As a merging of the sensibilities of two very distinct cinematic voices, A.I. is every bit as a fascinating creation as its lead character as the harsher undertones of Kubrick’s rather cold style swirls around Spielberg’s more blockbuster-y notions – and yet this is still the director who gave us the unforgettable D-Day invasion and that heart breaking sight of a discarded red coat. As a result, we get the most adult themed sci-fi film that Spielberg had crafted since Close Encounters as he attempts to create a world tinged with fantasy (it’s essentially a cyberpunk retelling of Pinocchio) that still is ugly and cruel to a being created tragically innocent.

To watch the director approach this sort of movie with his more serious head on is a fascinating experience as all the sheen and showmanship is still present and correct, but there’s a grime and grit to this future that we hadn’t quite seen before that director carried into future genre films.

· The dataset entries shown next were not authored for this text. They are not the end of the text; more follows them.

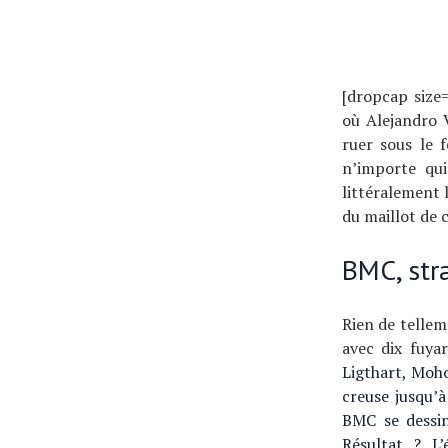
Conseils
Tendances
Tous nos articles
[dropcap size=
où Alejandro 
À propos
ruer sous le 
n’importe qui
littéralement 
du maillot de
BMC, str
Rien de tellem
avec dix fuya
Ligthart, Moho
creuse jusqu’
BMC se dessin
Résultat ? L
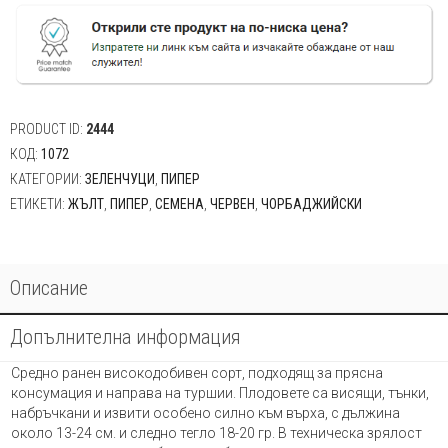
Чорбаджийски
2гр.
PRODUCT ID:
2444
КОД:
1072
КАТЕГОРИИ:
ЗЕЛЕНЧУЦИ
,
ПИПЕР
ЕТИКЕТИ:
ЖЪЛТ
,
ПИПЕР
,
СЕМЕНА
,
ЧЕРВЕН
,
ЧОРБАДЖИЙСКИ
Описание
Допълнителна информация
Средно ранен високодобивен сорт, подходящ за прясна
консумация и направа на туршии. Плодовете са висящи, тънки,
набръчкани и извити особено силно към върха, с дължина
около 13-24 см. и следно тегло 18-20 гр. В техническа зрялост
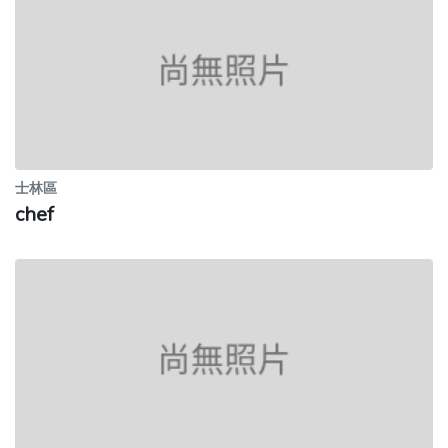
士林區
chef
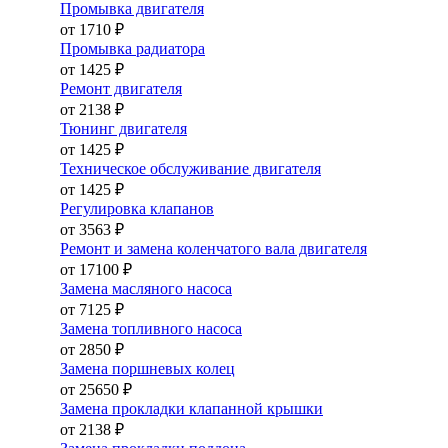
Промывка двигателя
от 1710 ₽
Промывка радиатора
от 1425 ₽
Ремонт двигателя
от 2138 ₽
Тюнинг двигателя
от 1425 ₽
Техническое обслуживание двигателя
от 1425 ₽
Регулировка клапанов
от 3563 ₽
Ремонт и замена коленчатого вала двигателя
от 17100 ₽
Замена масляного насоса
от 7125 ₽
Замена топливного насоса
от 2850 ₽
Замена поршневых колец
от 25650 ₽
Замена прокладки клапанной крышки
от 2138 ₽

Still, while Spielberg is positively reveling in fusing fairy tale to hard sci-fi and letting his freak flag fly (robot prostitutes who come with their own in-built music players, tech hating Flesh Farms that destroy mechas in front of a baying crowd), the film is really carried by Osment who delivers arguably one of the most impressive child performances ever seen. He should be annoying – after all he’s a clingy, doe-eyed robo-moppet in a Spielberg film – but the movie puts David through so much heart breaking shit and the actor is so affecting that it’s impossible not to emphasise with the mecha child completely. In fact, the scene where Frances O’ Connor’s Monica drives him to the forrest and attempts to “White Fang” David out of her life for his own good is absolutely brutal to the point of being legitimately difficult to watch.
It helps that Spielberg is in full world building mode to create a future on screen that shifts as David leaves the walled off safety of his home to the cruel and rather sordid world that lurks outside. The Flesh Farm (arguably the movies high point) sees a whole mess of battered, Stan Winston created creations get burnt, beaten and busted for the amusement of a paying audience and a later trip to Rouge City gives out vibes that the megalopolis of Akria has been sponsored by Pornhub and it’s a magnificent feast for the eyes while David’s misadventures tug at the heart.
However, not everything works. The tone and pace of Kubrick is extremely tough to blend with anyone’s style, let along the guy who made Hook and at times, A.I.’s ambitions take it to pretty strange places and not everyone is going to get a completely whack-out ending that jumps ahead 2000 years and delivers all of David’s answers in a way that feels a bit too divorced from everything else that’s came before. Also, the juxtaposition between sci-fi and fairytale doesn’t always compliment each other as much as you’d like, leaving certain plot twists feeling overly convenient.

However, A.I. not only sees one of cinema’s greatest filmmakers entering a while new phase of his career that saw his blockbuster leanings take a more experimental feel and gives us a child performance for the ages (11 year-old Osment is essentially carrying a movie with a $100 million budget – which is insane), but it also introduces us to the sight of a tap dancing Jude Jaw as a sex droid teaming up with a long suffering teddy bear. Now if that’s not a vision of the future, I don’t know what is?